L. P. : A vrai dire, on a du mal à choisir entre ces deux apocalypses, celle du Bien et celle du Mal !
M. G. : On pourrait écrire le scénario inverse de Globalia, quelque chose comme Barbaria : le capitalisme tombe en panne, c'est la fragmentation, la tribalisation généralisée. Les retraités se planquent dans les caves où ils sont traqués par des commandos assez peu humanistes de jeunes qui ne veulent plus payer. Ce n'est guère plus engageant, mais peut-être plus plausible.
L. P. : Vous ne craignez donc pas que l'on soit en train de sortir de l'âge historique ?

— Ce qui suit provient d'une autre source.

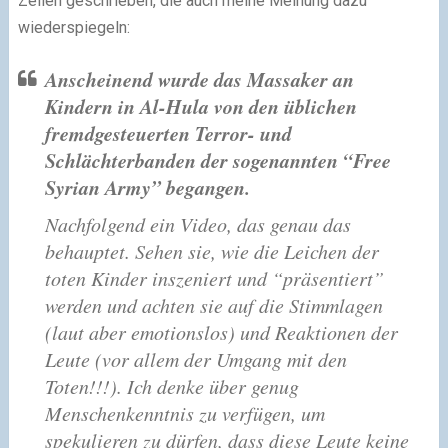
Zeilen geschrieben, die auch meine Meinung dazu
wiederspiegeln:
Anscheinend wurde das Massaker an
Kindern in Al-Hula von den üblichen
fremdgesteuerten Terror- und
Schlächterbanden der sogenannten “Free
Syrian Army” begangen.
Nachfolgend ein Video, das genau das
behauptet. Sehen sie, wie die Leichen der
toten Kinder inszeniert und “präsentiert”
werden und achten sie auf die Stimmlagen
(laut aber emotionslos) und Reaktionen der
Leute (vor allem der Umgang mit den
Toten!!!). Ich denke über genug
Menschenkenntnis zu verfügen, um
spekulieren zu dürfen, dass diese Leute keine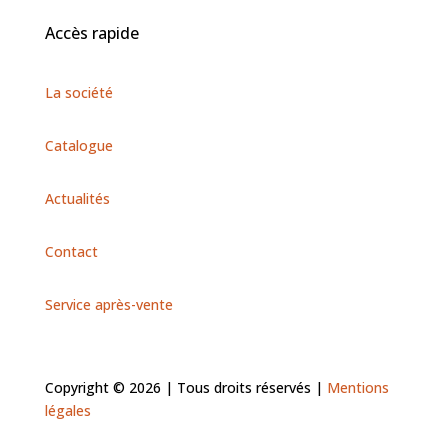
Accès rapide
La société
Catalogue
Actualités
Contact
Service après-vente
Copyright © 2026 | Tous droits réservés |
Mentions
légales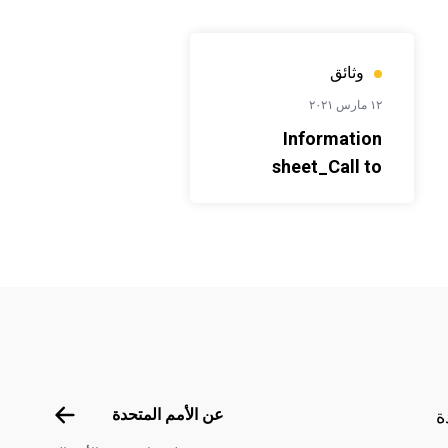
وثائق
١٢ مارس ٢٠٢١
Information
sheet_Call to
application for
Grants
Footer menu
عن الأمم الم
عن الأمم المتحدة
ة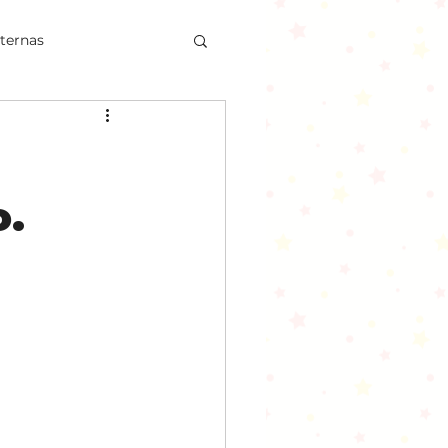
nternas
sseio
o.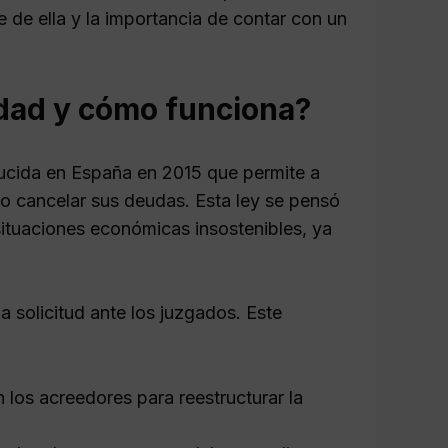
 de ella y la importancia de contar con un
dad y cómo funciona?
ucida en España en 2015 que permite a
 o cancelar sus deudas. Esta ley se pensó
ituaciones económicas insostenibles, ya
 solicitud ante los juzgados. Este
 los acreedores para reestructurar la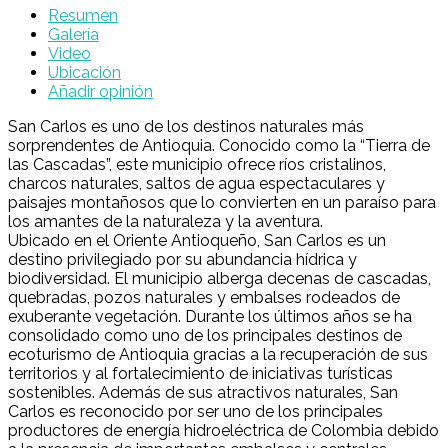
Resumen
Galería
Video
Ubicación
Añadir opinión
San Carlos es uno de los destinos naturales más
sorprendentes de Antioquia. Conocido como la “Tierra de
las Cascadas”, este municipio ofrece ríos cristalinos,
charcos naturales, saltos de agua espectaculares y
paisajes montañosos que lo convierten en un paraíso para
los amantes de la naturaleza y la aventura.
Ubicado en el Oriente Antioqueño, San Carlos es un
destino privilegiado por su abundancia hídrica y
biodiversidad. El municipio alberga decenas de cascadas,
quebradas, pozos naturales y embalses rodeados de
exuberante vegetación. Durante los últimos años se ha
consolidado como uno de los principales destinos de
ecoturismo de Antioquia gracias a la recuperación de sus
territorios y al fortalecimiento de iniciativas turísticas
sostenibles. Además de sus atractivos naturales, San
Carlos es reconocido por ser uno de los principales
productores de energía hidroeléctrica de Colombia debido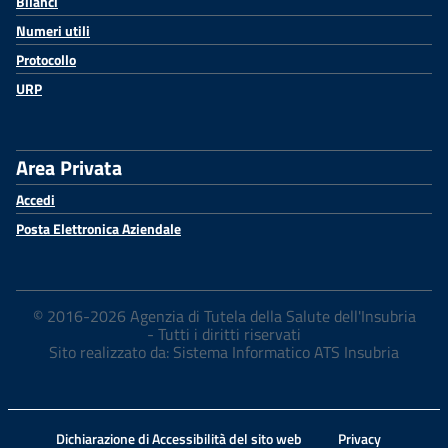
Bilanci
Numeri utili
Protocollo
URP
Area Privata
Accedi
Posta Elettronica Aziendale
© 2016-2026 Agenzia di Tutela della Salute dell'Insubria
- Tutti i diritti riservati
Sito realizzato da: Sistema Informatico ATS Insubria
Dichiarazione di Accessibilità del sito web
Privacy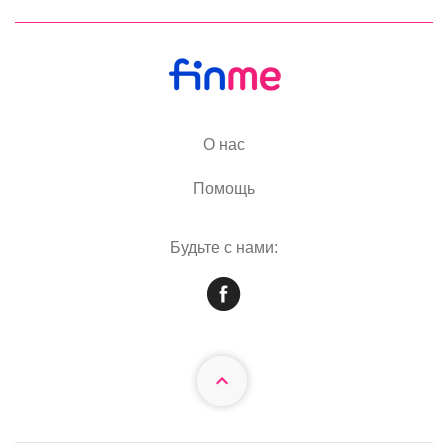
О нас
Помощь
Будьте с нами: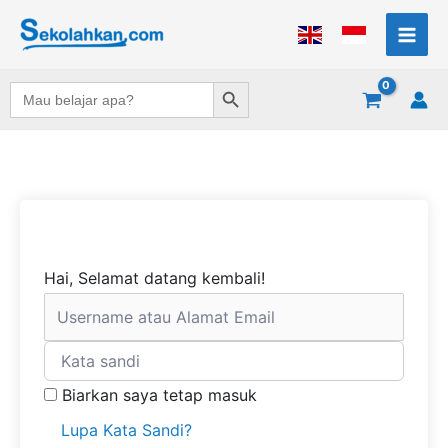
Lewati
ke
konten
Search Button
Search
for:
Hai, Selamat datang kembali!
Biarkan saya tetap masuk
Lupa Kata Sandi?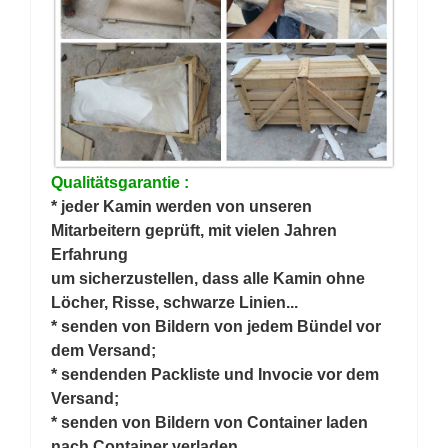
Qualitätsgarantie :
* jeder Kamin werden von unseren
Mitarbeitern geprüft, mit vielen Jahren
Erfahrung
um sicherzustellen, dass alle Kamin ohne
Löcher, Risse, schwarze Linien...
* senden von Bildern von jedem Bündel vor
dem Versand;
* sendenden Packliste und Invocie vor dem
Versand;
* senden von Bildern von Container laden
nach Container verladen.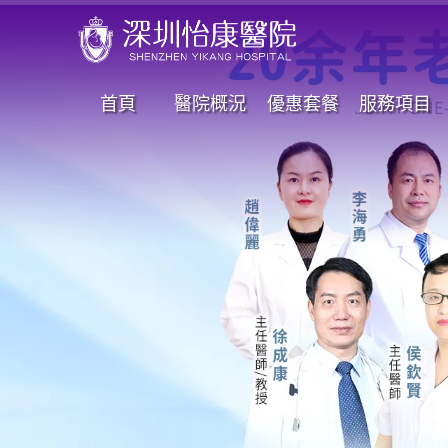
首頁
醫院概況
優惠套餐
服務項目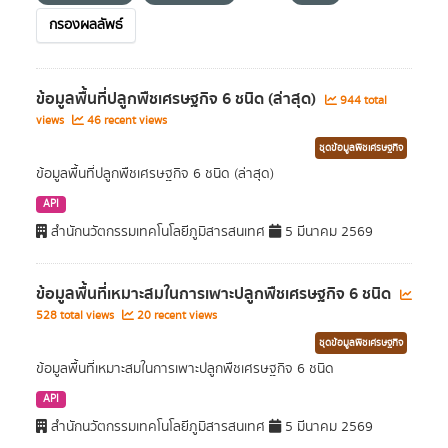
กรองผลลัพธ์
ข้อมูลพื้นที่ปลูกพืชเศรษฐกิจ 6 ชนิด (ล่าสุด)
944 total
views
46 recent views
ชุดข้อมูลพืชเศรษฐกิจ
ข้อมูลพื้นที่ปลูกพืชเศรษฐกิจ 6 ชนิด (ล่าสุด)
API
สำนักนวัตกรรมเทคโนโลยีภูมิสารสนเทศ
5 มีนาคม 2569
ข้อมูลพื้นที่เหมาะสมในการเพาะปลูกพืชเศรษฐกิจ 6 ชนิด
528 total views
20 recent views
ชุดข้อมูลพืชเศรษฐกิจ
ข้อมูลพื้นที่เหมาะสมในการเพาะปลูกพืชเศรษฐกิจ 6 ชนิด
API
สำนักนวัตกรรมเทคโนโลยีภูมิสารสนเทศ
5 มีนาคม 2569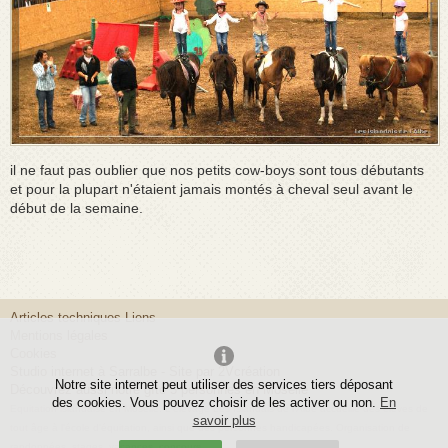
il ne faut pas oublier que nos petits cow-boys sont tous débutants
et pour la plupart n'étaient jamais montés à cheval seul avant le
début de la semaine.
Articles techniques
Liens
Mentions légales
Cookies
Studio internet à Sarralbe
- Site par
2Vcréation
Notre site internet peut utiliser des services tiers déposant
Découvrez aussi
notre gîte 5 personnes en Moselle
des cookies. Vous pouvez choisir de les activer ou non.
En
Equitation islandaise en Moselle. L'élevage Les Islandais de l'Albe accueille des élèves de
savoir plus
tout âge à l'école d'équitation, ainsi que des personnes handicapées. Organisation de
randonnées, stages, vacances, concours,...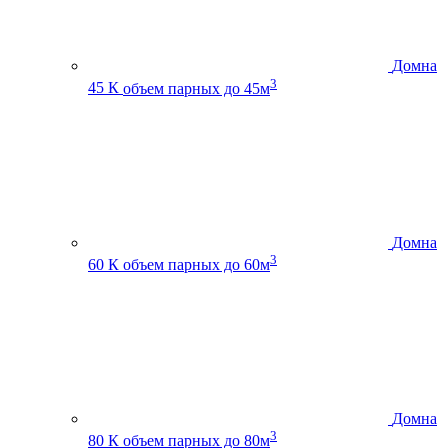
Домна
3
45 К
объем парных до 45м
Домна
3
60 К
объем парных до 60м
Домна
3
80 К
объем парных до 80м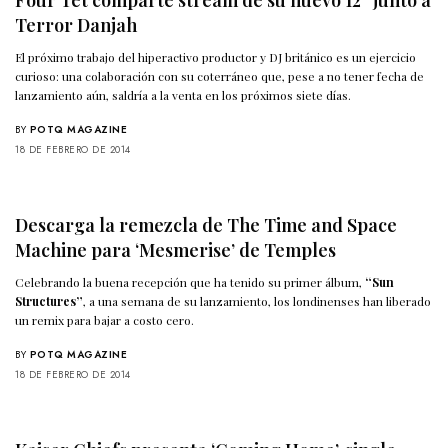
Terror Danjah
El próximo trabajo del hiperactivo productor y DJ británico es un ejercicio
curioso: una colaboración con su coterráneo que, pese a no tener fecha de
lanzamiento aún, saldría a la venta en los próximos siete días.
BY
POTQ MAGAZINE
18 DE FEBRERO DE 2014
Descarga la remezcla de The Time and Space
Machine para ‘Mesmerise’ de Temples
Celebrando la buena recepción que ha tenido su primer álbum,
“Sun
Structures”
, a una semana de su lanzamiento, los londinenses han liberado
un remix para bajar a costo cero.
BY
POTQ MAGAZINE
18 DE FEBRERO DE 2014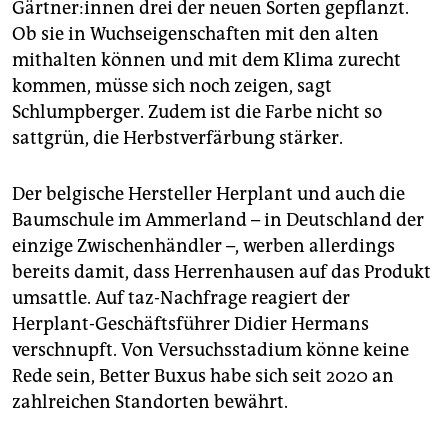
Gärt­ne­r:in­nen drei der neuen Sorten gepflanzt.
Ob sie in Wuchseigenschaften mit den alten
mithalten können und mit dem Klima zurecht
kommen, müsse sich noch zeigen, sagt
Schlumpberger. Zudem ist die Farbe nicht so
sattgrün, die Herbstverfärbung stärker.
Der belgische Hersteller Herplant und auch die
Baumschule im Ammerland – in Deutschland der
einzige Zwischenhändler –, werben allerdings
bereits damit, dass Herrenhausen auf das Produkt
umsattle. Auf taz-Nachfrage reagiert der
Herplant-Geschäftsführer Didier Hermans
verschnupft. Von Versuchsstadium könne keine
Rede sein, Better Buxus habe sich seit 2020 an
zahlreichen Standorten bewährt.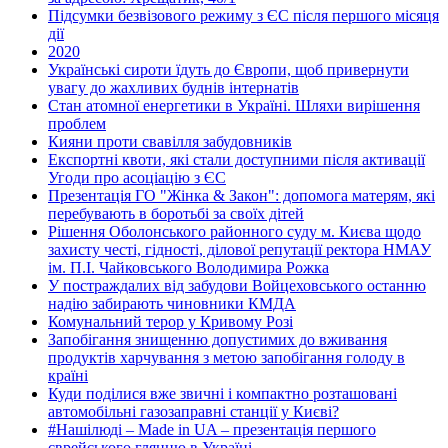
Підсумки безвізового режиму з ЄС після першого місяця
дії
2020
Українські сироти їдуть до Європи, щоб привернути
увагу до жахливих буднів інтернатів
Стан атомної енергетики в Україні. Шляхи вирішення
проблем
Кияни проти свавілля забудовників
Експортні квоти, які стали доступними після активації
Угоди про асоціацію з ЄС
Презентація ГО "Жінка & Закон": допомога матерям, які
перебувають в боротьбі за своїх дітей
Рішення Оболонського районного суду м. Києва щодо
захисту честі, гідності, ділової репутації ректора НМАУ
ім. П.І. Чайковського Володимира Рожка
У постраждалих від забудови Войцеховського останню
надію забирають чиновники КМДА
Комунальний терор у Кривому Розі
Запобігання знищенню допустимих до вживання
продуктів харчування з метою запобігання голоду в
країні
Куди поділися вже звичні і компактно розташовані
автомобільні газозаправні станції у Києві?
#Нашілюді – Made in UA – презентація першого
єврейського глянцю в Україні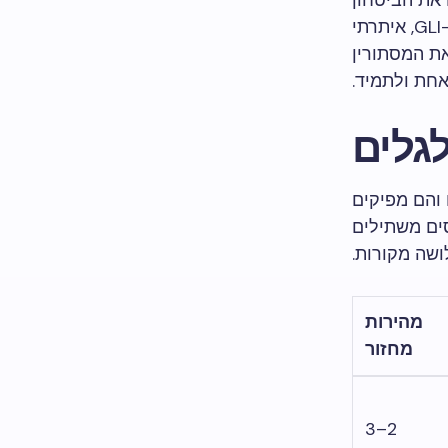
 את הביטחון
ליוויתי אולפנים דרך הסמכת GLI-19, איתרתי
את המסתורין
 והם מפיקים
דסים משתילים
שה מקורות.
מהירות
מחזור
2–3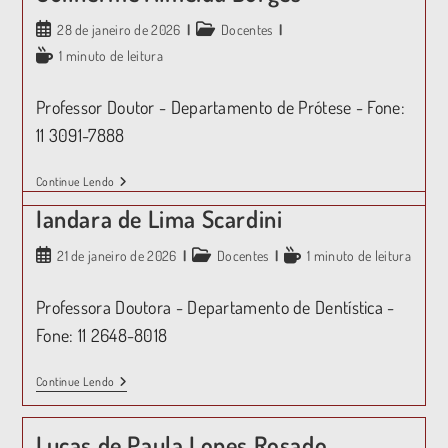
28 de janeiro de 2026
Docentes
1 minuto de leitura
Professor Doutor - Departamento de Prótese - Fone:
11 3091-7888
Continue Lendo
Iandara de Lima Scardini
21 de janeiro de 2026
Docentes
1 minuto de leitura
Professora Doutora - Departamento de Dentística -
Fone: 11 2648-8018
Continue Lendo
Lucas de Paula Lopes Rosado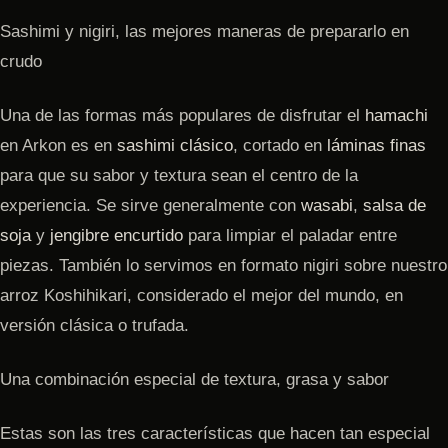
Sashimi y nigiri, las mejores maneras de prepararlo en
crudo
Una de las formas más populares de disfrutar el
hamachi
en Arkon es en
sashimi clásico
, cortado en
láminas finas
para que su sabor y textura sean el centro de la
experiencia. Se sirve generalmente con
wasabi
,
salsa de
soja
y
jengibre encurtido
para limpiar el paladar entre
piezas. También lo servimos en formato nigiri sobre nuestro
arroz Koshihikari, considerado el mejor del mundo, en
versión clásica o trufada.
Una combinación especial de textura, grasa y sabor
Estas son las tres características que hacen tan especial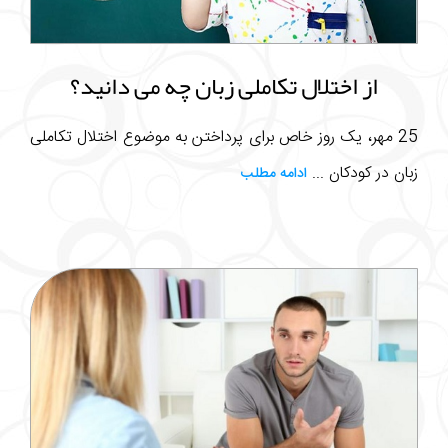
از اختلال تکاملی زبان چه می دانید؟
25 مهر، یک روز خاص برای پرداختن به موضوع اختلال تکاملی
زبان در کودکان ...
ادامه مطلب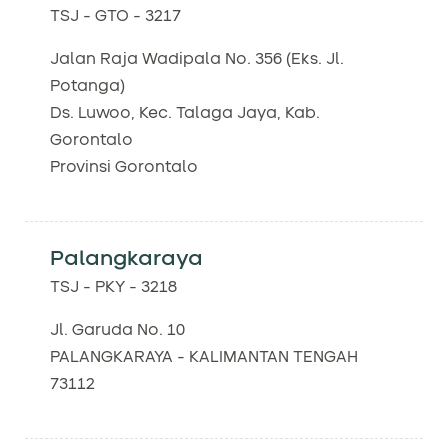
TSJ - GTO - 3217
Jalan Raja Wadipala No. 356 (Eks. Jl.
Potanga)
Ds. Luwoo, Kec. Talaga Jaya, Kab.
Gorontalo
Provinsi Gorontalo
Palangkaraya
TSJ - PKY - 3218
Jl. Garuda No. 10
PALANGKARAYA - KALIMANTAN TENGAH
73112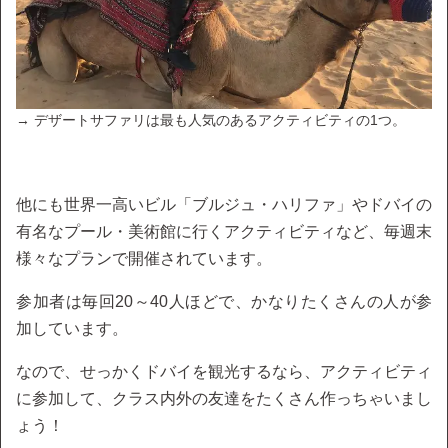
→ デザートサファリは最も人気のあるアクティビティの1つ。
他にも世界一高いビル「ブルジュ・ハリファ」やドバイの
有名なプール・美術館に行くアクティビティなど、毎週末
様々なプランで開催されています。
参加者は毎回20～40人ほどで、かなりたくさんの人が参
加しています。
なので、せっかくドバイを観光するなら、アクティビティ
に参加して、クラス内外の友達をたくさん作っちゃいまし
ょう！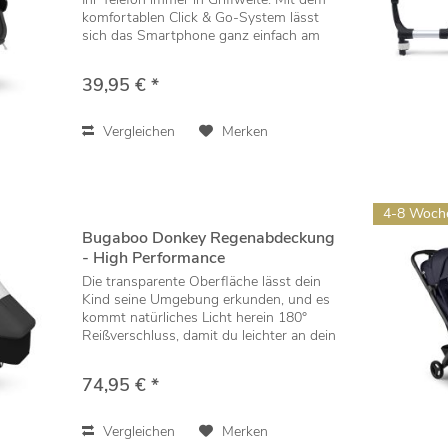
komfortablen Click & Go-System lässt
sich das Smartphone ganz einfach am
Schiebebügel Ihres Bugaboo
Kinderwagens befestigen. Und dank der
39,95 € *
universellen,...
Vergleichen
Merken
4-8 Woch
Bugaboo Donkey Regenabdeckung
- High Performance
Die transparente Oberfläche lässt dein
Kind seine Umgebung erkunden, und es
kommt natürliches Licht herein 180°
Reißverschluss, damit du leichter an dein
Kind herankannst 180° Reflektorstreifen
für gute Sichtbarkeit bei abendlichen...
74,95 € *
Vergleichen
Merken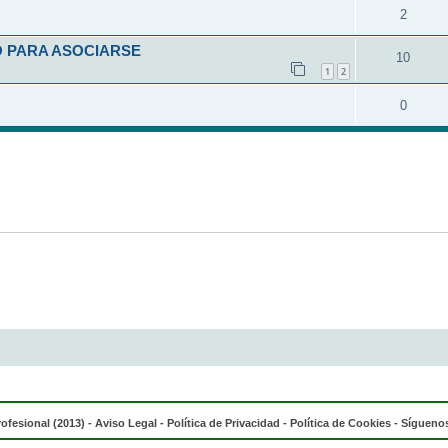
2
O PARA ASOCIARSE
10
1
2
0
rofesional (2013) -
Aviso Legal
-
Política de Privacidad
-
Política de Cookies
- Síguenos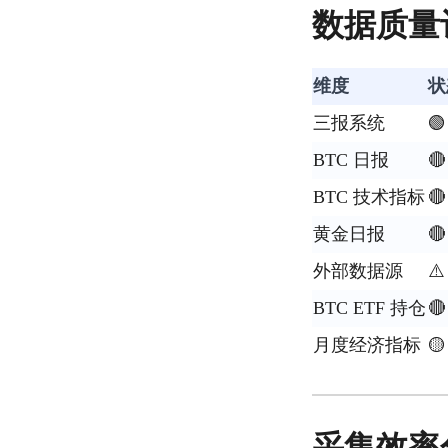
数据质量
维度
状
三报系统

BTC 日报

BTC 技术指标

黄金日报

外部数据源
⚠
BTC ETF 持仓

月度经济指标

采集效率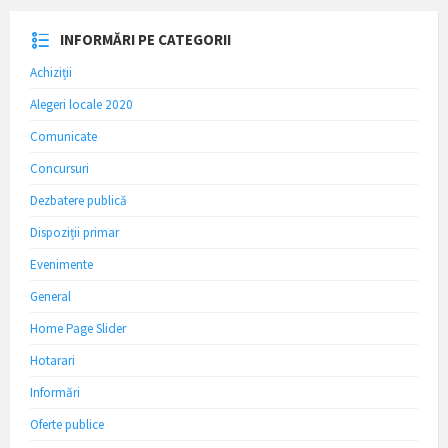
INFORMĂRI PE CATEGORII
Achiziții
Alegeri locale 2020
Comunicate
Concursuri
Dezbatere publică
Dispoziții primar
Evenimente
General
Home Page Slider
Hotarari
Informări
Oferte publice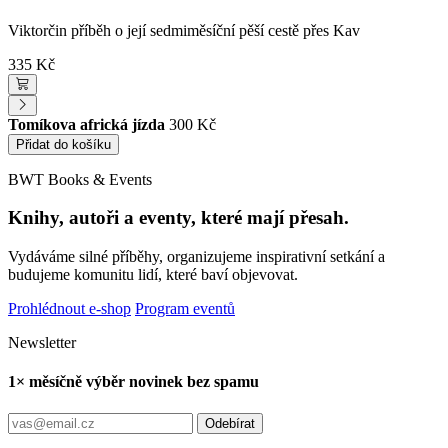
Viktorčin příběh o její sedmiměsíční pěší cestě přes Kav
335 Kč
Tomíkova africká jízda
300 Kč
Přidat do košíku
BWT Books & Events
Knihy, autoři a eventy, které mají přesah.
Vydáváme silné příběhy, organizujeme inspirativní setkání a
budujeme komunitu lidí, které baví objevovat.
Prohlédnout e-shop
Program eventů
Newsletter
1× měsíčně výběr novinek bez spamu
Odebírat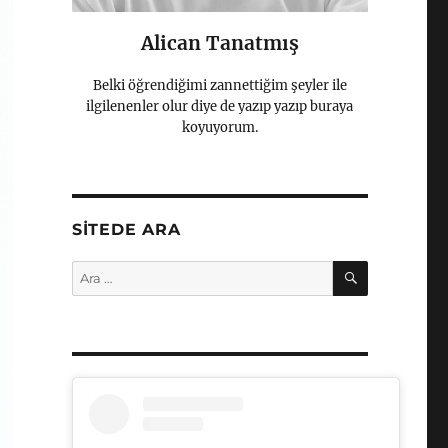
Alican Tanatmış
Belki öğrendiğimi zannettiğim şeyler ile
ilgilenenler olur diye de yazıp yazıp buraya
koyuyorum.
SITEDE ARA
ARA
Ara: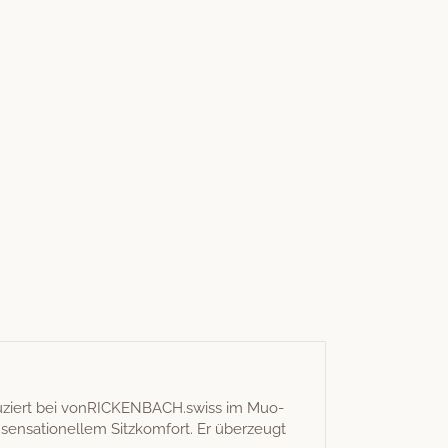
o­duziert bei vonRICKENBACH.swiss im Muo­
sen­sa­tionellem Sitzkom­fort. Er überzeugt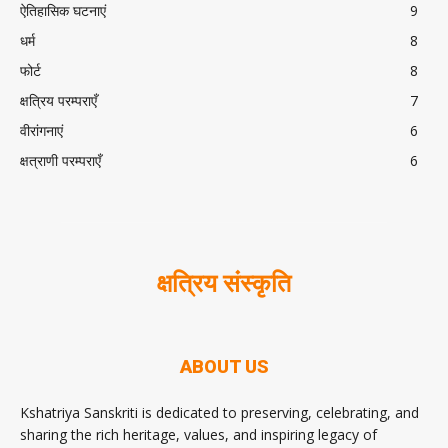
ऐतिहासिक घटनाएं
9
धर्म
8
फोर्ट
8
क्षत्रिय परम्पराएँ
7
वीरांगनाएं
6
क्षत्राणी परम्पराएँ
6
क्षत्रिय संस्कृति
ABOUT US
Kshatriya Sanskriti is dedicated to preserving, celebrating, and
sharing the rich heritage, values, and inspiring legacy of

M. G. : Notre société est animée par un violent désir de sortir de l'Histoire au nom du droit, de la démocratie, et c'est ce que capte admirablement le livre. On se débarrasse des gêneurs, on les renvoie dans leurs « non-zones », et l'on s'épanouit dans le présent perpétuel entre gens qui savent vivre. Cette aspiration est puissante mais, en même temps, le désir de continuer l'Histoire est plus chevillé au corps des acteurs de notre monde que ce qu'on pourrait croire. De toute façon, on ne choisit pas. Ladite Histoire toque à la porte assez souvent et, me semble-t-il, de plus en plus fort. La réalité de l'âge historique est plus forte que nos désirs. On ne s'émancipe pas à volonté de la réalité.